The Federal Open Market Committee’s next meeting is scheduled for April 29/30, which the May fed funds futures contract currently anticipates will result in another 25-basis-point reduction in the target fed funds rate down to 2.0%. Here’s why I hope the Fed doesn’t do that.
No matter how dire your outlook for the real economy may be, the first question that must be asked is, How much benefit could another 1/4-point cut provide? For home purchases, for example, the expected change in house prices and income over the next 12 months is likely to be a more important factor than the interest rate in the current environment. And even if the interest rate were the most important variable, it’s not clear how much a 1/4-point reduction in the fed funds rate would actually matter for the cost of borrowing. For example, over the last six months, the Fed has cut the target by 250 basis points, while the cost of a 30-year jumbo mortgage rose 60 basis points. That’s if you can still get the jumbo loan, which you may well not.

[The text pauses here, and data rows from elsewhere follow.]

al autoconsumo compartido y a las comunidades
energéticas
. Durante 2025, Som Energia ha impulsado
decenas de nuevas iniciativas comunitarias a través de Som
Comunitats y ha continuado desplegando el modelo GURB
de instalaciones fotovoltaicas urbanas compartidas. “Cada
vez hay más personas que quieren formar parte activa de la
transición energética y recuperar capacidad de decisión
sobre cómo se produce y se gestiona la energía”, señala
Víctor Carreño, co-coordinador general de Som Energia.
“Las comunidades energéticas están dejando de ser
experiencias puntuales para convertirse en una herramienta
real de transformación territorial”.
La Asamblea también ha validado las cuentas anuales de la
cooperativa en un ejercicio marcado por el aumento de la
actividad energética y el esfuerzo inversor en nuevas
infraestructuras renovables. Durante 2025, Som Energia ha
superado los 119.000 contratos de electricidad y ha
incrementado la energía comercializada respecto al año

By contrast, there is a compelling case that by rapidly bringing the yield on short-term Treasury bills well below the prevailing inflation rate, the Fed has played a role in the significant depreciation of the dollar and increase in the dollar price of virtually every storable commodity that we’ve seen since the beginning of January. A USA Today/Gallup survey this week found that 80% of Americans are worried about rising gasoline prices and 73% about rising food prices, with about half of respondents claiming that these price increases had created hardships for them. Would lurching further down that road really stimulate consumer spending?
Markets are assuming that Bernanke will go to 2.0, and that expectation is built into the current price of storable commodities and the dollar. If the Fed instead surprises the market with a little restraint next week, I predict that we’d see immediate adjustments in those prices.

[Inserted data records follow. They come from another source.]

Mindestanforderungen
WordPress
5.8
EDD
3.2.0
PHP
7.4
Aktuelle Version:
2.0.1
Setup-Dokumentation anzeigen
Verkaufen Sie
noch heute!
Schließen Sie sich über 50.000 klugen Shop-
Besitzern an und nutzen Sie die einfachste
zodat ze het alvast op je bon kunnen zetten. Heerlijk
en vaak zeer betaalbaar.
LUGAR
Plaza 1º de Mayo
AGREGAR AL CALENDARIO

In part those effects would result from changing the fundamentals, surprising speculators with a higher real interest rate and firmer inflation-fighting commitment from the Fed than the market is currently assuming. But it’s possible in my mind that there also is a psychological component to the current commodity speculation as well, in which case the Fed has a rare opportunity right now to get some extra benefits on the inflation front by breaking that psychology. However, if the Fed waits and lets the present perceptions become more entrenched, that same psychology could turn out to be a factor that later proves to work against the Fed and make anything it tries to do more difficult.
The Fed’s credibility as an institution that will not tolerate a resurgence of inflation is absolutely critical for its ability to achieve its dual mandate. If the Fed loses that credibility, monetary expansion brings inflation but little output improvement, and monetary contraction brings a recession but little relief on inflation. When consumers report in the latest Michigan/Reuters survey that they expect 4.8% inflation over the next year, the Fed has a real problem in that department. If the Fed waits to pause until the June 24/25 meeting, it may find itself swimming against that credibility current for many years to come. I believe that the Fed has a unique opportunity to signal its true commitment at next week’s meeting that may not come again any time soon.
Furthermore, if I am reading this correctly, we will not have to wait around to ponder what the outcome means. If the Fed surprises the market with a pause, we should have unambiguous confirmation or refutation of the hypothesis that the Fed has been contributing to the commodity price run-up within 48 hours of the FOMC’s announcement. That knowledge in itself would also be extremely valuable– valuable to the Fed in calculating how to chart its course from here, and valuable in terms of making clear to the public why sometimes higher interest rates are the better choice for public policy.